Only the lines that contain the string "para" belong in the answer; pull them from the records.

··· Data supplied ···

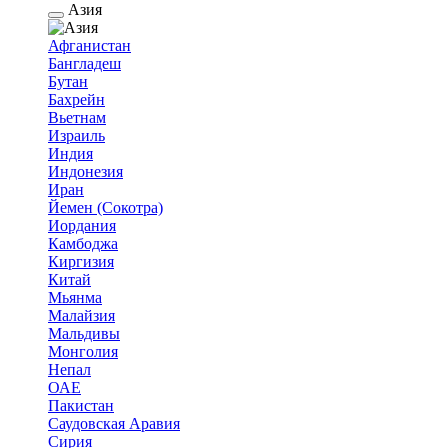
Азия
Афганистан
Бангладеш
Бутан
Бахрейн
Вьетнам
Израиль
Индия
Индонезия
Иран
Йемен (Сокотра)
Иордания
Камбоджа
Киргизия
Китай
Мьянма
Малайзия
Мальдивы
Монголия
Непал
ОАЕ
Пакистан
Саудовская Аравия
Сирия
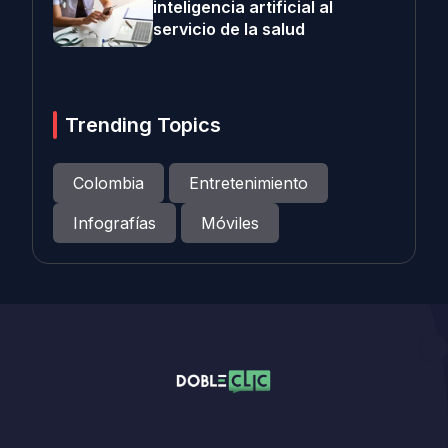
inteligencia artificial al
servicio de la salud
Trending Topics
Colombia
Entretenimiento
Infografías
Móviles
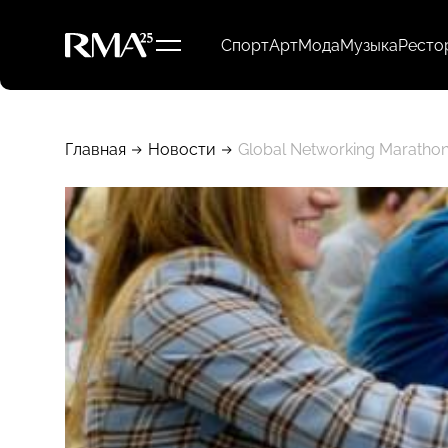
Спорт
Арт
Мода
Музыка
Ресто
Главная
Новости
Global Networking Maratho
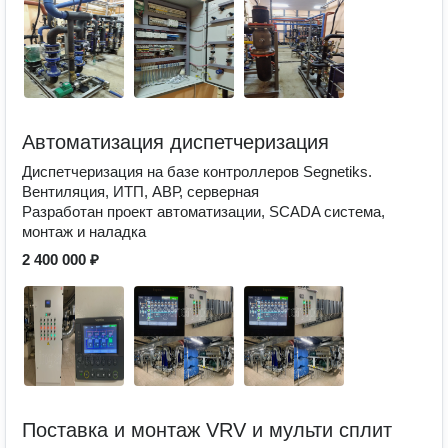
Автоматизация диспетчеризация
Диспетчеризация на базе контроллеров Segnetiks.
Вентиляция, ИТП, АВР, серверная
Разработан проект автоматизации, SCADA система,
монтаж и наладка
2 400 000 ₽
Поставка и монтаж VRV и мульти сплит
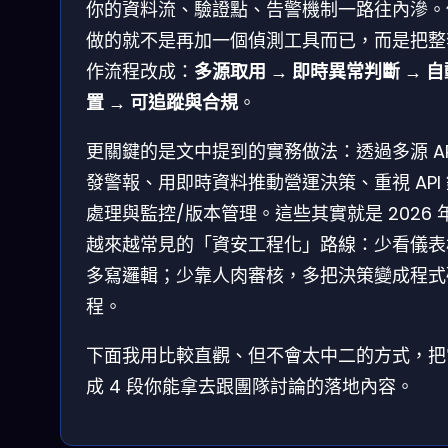
你的資料流、驗證點、告警機制一路往內滲。
做的就不是再加一個偵測工具而已，而是把整
作流程改成：
多源取用 → 即時異常判斷 → 
置 → 可追蹤與合規
。
更關鍵的是文中提到的實務做法：透過多源 AP
發警報、用即時資料推動營運決策、重視 API
處理與監控/版本管理。這些其實就是 2026 
越來越常見的「資安工程化」路線：少看儀表
多寫邏輯；少靠人肉審核，多把決策變成程式
程。
下面我用比較直觀、但不會太中二的方式，把
成 4 段你能拿去跟團隊討論的落地內容。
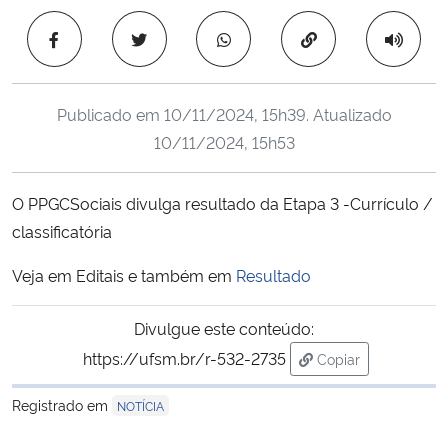
Ministério da Cidadania
Copiar para área 
Ministério da Saúde
Publicado em
10/11/2024, 15h39
. Atualizado
Ministério de Minas e Energia
10/11/2024, 15h53
Ministério da Ciência, Tecnologia, Inovações e Comunicações
O PPGCSociais divulga resultado da Etapa 3 -Currículo /
classificatória
Ministério do Meio Ambiente
Veja em Editais e também em
Resultado
Ministério do Turismo
Divulgue este conteúdo:
Ministério do Desenvolvimento Regional
https://ufsm.br/r-532-2735
Copiar
para área de tran
Controladoria-Geral da União
Registrado em
NOTÍCIA
Ministério da Mulher, da Família e dos Direitos Humanos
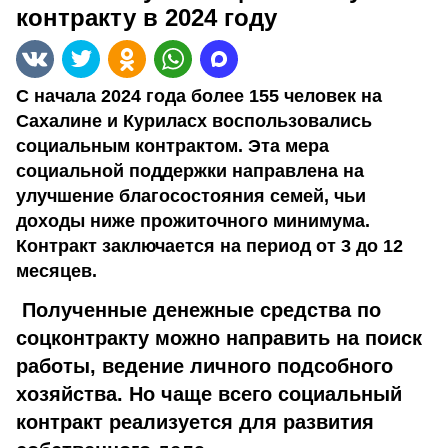
контракту в 2024 году
С начала 2024 года более 155 человек на
Сахалине и Куриласх воспользовались
социальным контрактом. Эта мера
социальной поддержки направлена на
улучшение благосостояния семей, чьи
доходы ниже прожиточного минимума.
Контракт заключается на период от 3 до 12
месяцев.
Полученные денежные
средства по
соцконтракту можно направить на поиск
работы, ведение личного подсобного
хозяйства. Но чаще всего социальный
контракт реализуется для развития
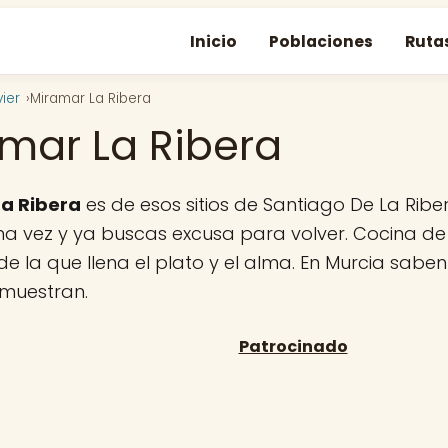
Inicio
Poblaciones
Ruta
ier
Miramar La Ribera
mar La Ribera
a Ribera
es de esos sitios de Santiago De La Riber
a vez y ya buscas excusa para volver. Cocina de 
de la que llena el plato y el alma. En Murcia sabe
emuestran.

···

Problem solution:
Copiar para área 
para área de tran
a vez y ya buscas excusa para volver. Cocina de 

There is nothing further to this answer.